Example of 3D ESD Simulation

Electrothermal ESD simulations of a 3D NMOS structure are presented to demonstrate the capabilities of TCAD for ESD. Figure 7 shows the structure of the NMOS simulated.Only half of the device has been modeled to save mesh points by taking advantage of the symmetry plane in the middle of the

«Fig. 7.». Three-dimensional NMOS structure simulated; the DCG has been varied

device. The gate length is 0.35 mm, and the entiresimulation area is 6.3 x 3.5 x 10 mm. The distance between the drain-contact and gate has been varied as indicated.

Figure 8 shows the typical snapback I–V characteristics during an ESD surge.

«Fig. 8.» (Top) Snapback I–V characteristics of 3D NMOS in logarithmic current scale and (bottom) linear current scale.

The structure with the smaller drain-contact to gate (DCG) spacing shows a lower resistivity in the high-current regime as expected. The important ESD quantities, snapback point, holding point, and Ron, are shown also in Figure 8. Even It2 can be identified by a sudden increase of the voltage due to current filament formation and the subsequent voltage drop when the silicon becomes intrinsic.

Figure 9 shows contour plots of the total current density and the temperature at six different current levels.

«Fig. 9.» Contour plots of total current density (upper six graphics) and temperature (lower six graphics) at the drain current level indicated.

The first picture, at Id = 3 x 10–4 A, shows the situation immediately before snapback. The breakdown occurs at the drain-to-bulk junction towards the gate. The impact ionization is homogeneous along the junction, indicated by the homogeneous current density. The picture at Id = 3.4 x 10–4 A is taken immediately after snapback. The parasitic NPN transistor triggers first in the middle of the device, which leads to an inhomogeneous current flow. At the holding point, Id = 3 x 10–3 A, the current flow is still inhomogeneous but starts to homogenize. The current constriction during snapback cannot be modeled with 2D device simulations. Therefore, 2D simulations would predict too low a holding voltage because a larger effective device width is assumed.
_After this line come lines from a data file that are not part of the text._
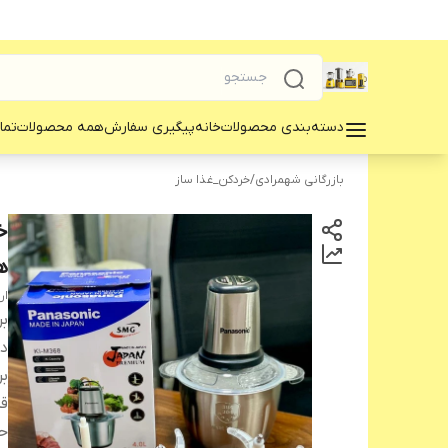
دسته‌بندی محصولات
خانه
پیگیری سفارش
همه محصولات
تما
بازرگانی شهمرادی
/
خردکن_غذا ساز
هم
ار
بر
دس
بر
ق
ح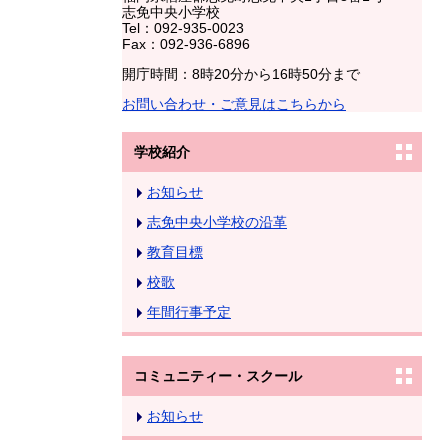
志免中央小学校
Tel：092-935-0023
Fax：092-936-6896
開庁時間：8時20分から16時50分まで
お問い合わせ・ご意見はこちらから
学校紹介
お知らせ
志免中央小学校の沿革
教育目標
校歌
年間行事予定
コミュニティー・スクール
お知らせ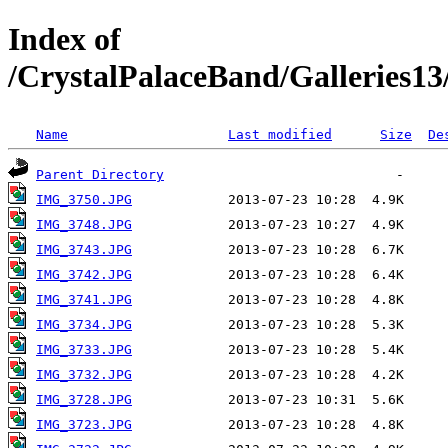
Index of
/CrystalPalaceBand/Galleries1
Name
Last modified
Size
De
Parent Directory
IMG_3750.JPG
IMG_3748.JPG
IMG_3743.JPG
IMG_3742.JPG
IMG_3741.JPG
IMG_3734.JPG
IMG_3733.JPG
IMG_3732.JPG
IMG_3728.JPG
IMG_3723.JPG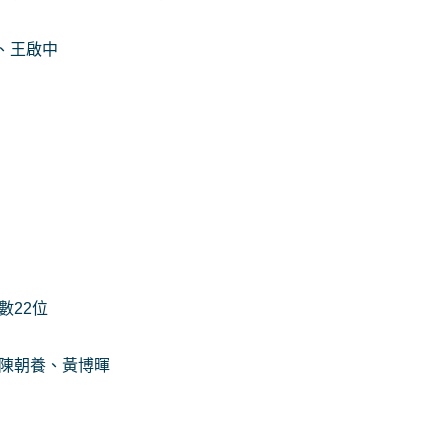
、王啟中
數22位
:陳朝養、黃博暉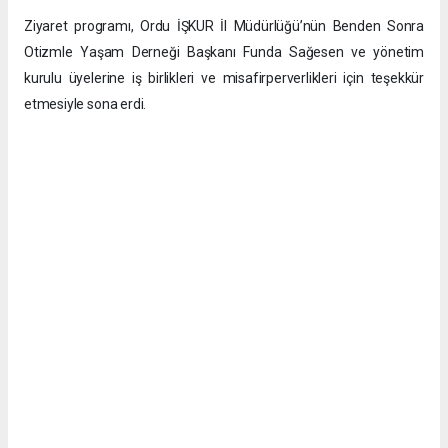
Ziyaret programı, Ordu İŞKUR İl Müdürlüğü’nün Benden Sonra
Otizmle Yaşam Derneği Başkanı Funda Sağesen ve yönetim
kurulu üyelerine iş birlikleri ve misafirperverlikleri için teşekkür
etmesiyle sona erdi.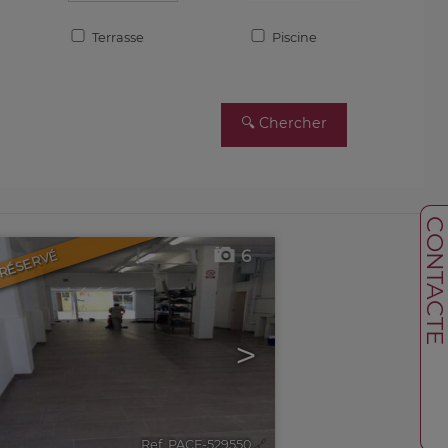
Terrasse
Piscine
CONTACT
6
RÉSERVÉ
>
Ref. PACF-529550
🔗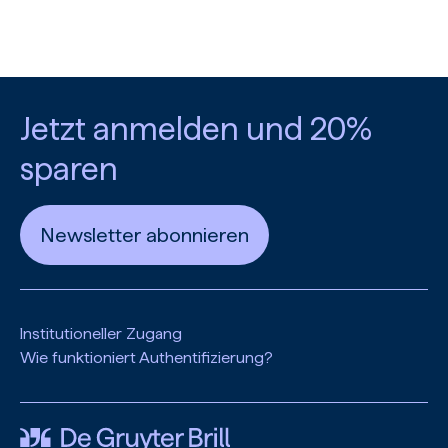
Jetzt anmelden und 20%
sparen
Newsletter abonnieren
Institutioneller Zugang
Wie funktioniert Authentifizierung?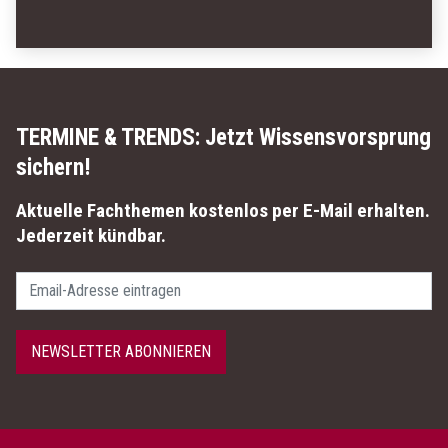
TERMINE & TRENDS:
Jetzt Wissensvorsprung
sichern!
Aktuelle Fachthemen kostenlos per E-Mail erhalten.
Jederzeit kündbar.
Passwort
NEWSLETTER ABONNIEREN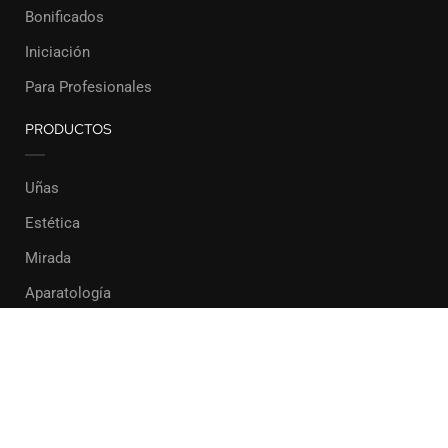
Bonificados
Iniciación
Para Profesionales
PRODUCTOS
Uñas
Estética
Mirada
Aparatología
Formación Pilar Rodríguez 2022
Privacy
Terms
Sitemap
Purchase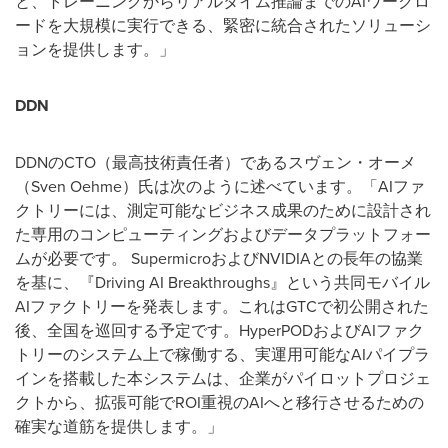
と、トレーニングからリアルタイム推論までのAIワークロ
ードを大規模に実行できる、緊密に統合されたソリューシ
ョンを提供します。」
DDN
DDNのCTO（最高技術責任者）であるスヴェン・オーメ
（Sven Oehme）氏は次のように述べています。「AIファ
クトリーには、測定可能なビジネス成果のために設計され
た専用のコンピューティングおよびデータプラットフォー
ムが必要です。 SupermicroおよびNVIDIAとの長年の協業
を基に、『Driving AI Breakthroughs』という共同モバイル
AIファクトリーを発表します。これはGTCで初公開された
後、全国を巡回する予定です。HyperPODおよびAIファク
トリーのシステム上で稼働する、実運用可能なAIパイプラ
インを搭載した本システムは、企業がパイロットプロジェ
クトから、拡張可能でROI重視のAIへと移行させるための
確実な道筋を提供します。」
Above the holding point, the current starts to flow more and more homogeneously over the entire width of the device, and the temperature starts to rise. The hot spot lies at the drain junction towards the gate, and the temperature is higher in the middle of the device. This leads eventually to a destructive current filament in the middle of the device when the temperature approaches the intrinsic temperature of silicon.

In the last few years, the transient interferometric mapping (TIM) characterization technique from TU Vienna has proven to be invaluable in characterizing internal device behavior such as hot spots during highcurrent pulses [9].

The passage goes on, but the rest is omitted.